= WORK REQUEST =
Every record must come back unchanged, apart from the pictures, which are dropped.

= AVAILABLE DATA =
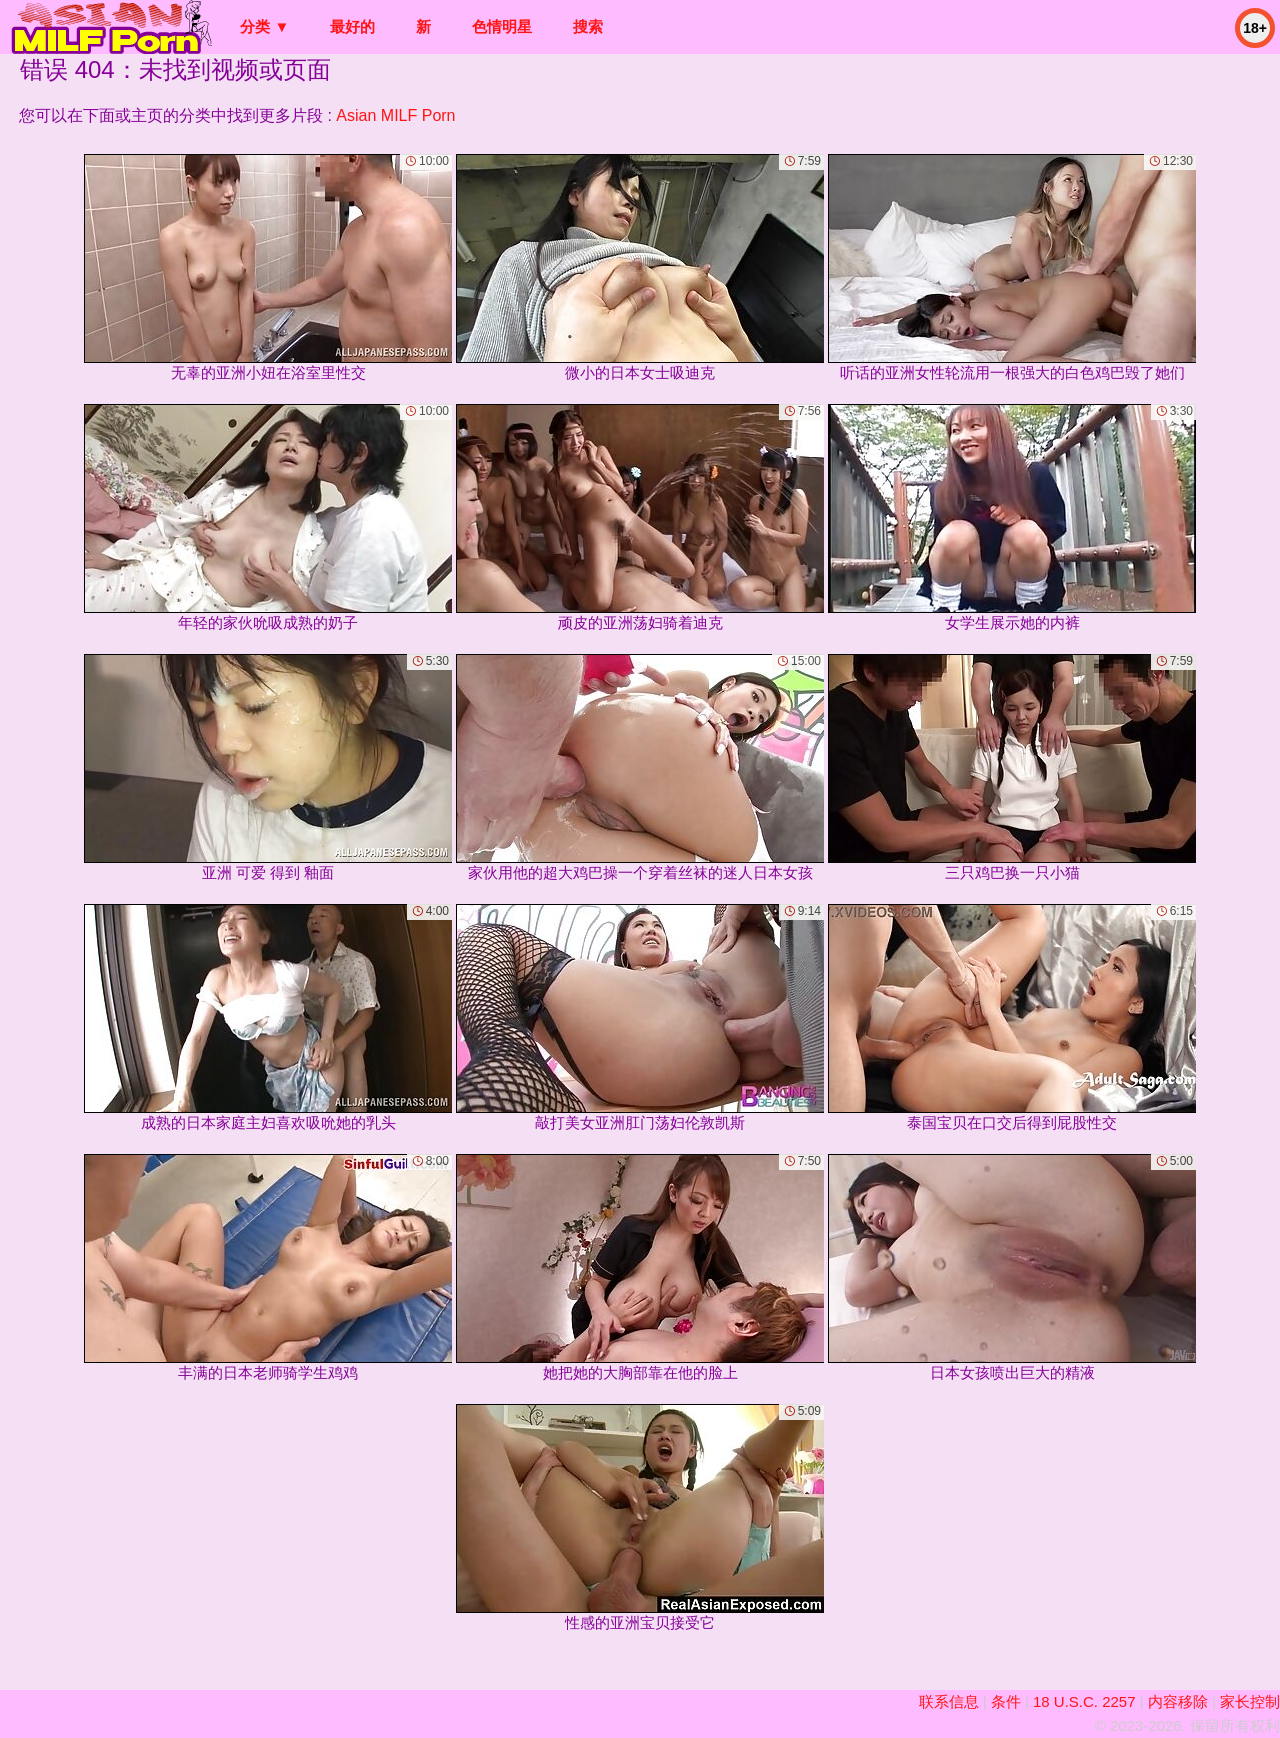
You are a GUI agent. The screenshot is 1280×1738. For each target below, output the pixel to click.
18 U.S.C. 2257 (1084, 1701)
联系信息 (949, 1701)
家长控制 (1250, 1701)
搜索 (588, 26)
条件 (1006, 1701)
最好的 (352, 26)
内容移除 (1178, 1701)
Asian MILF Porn (395, 115)
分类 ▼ (264, 26)
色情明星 (502, 26)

= OUTPUT FOR THIS EXERCISE =
You are a GUI agent. The screenshot is 1280×1738. For each target below, output the pixel to click.
18 U.S.C. 2257 (1084, 1701)
联系信息 (949, 1701)
家长控制 (1250, 1701)
搜索 (588, 26)
条件 (1006, 1701)
最好的 (352, 26)
内容移除 (1178, 1701)
Asian MILF Porn (395, 115)
分类 ▼ (264, 26)
色情明星 (502, 26)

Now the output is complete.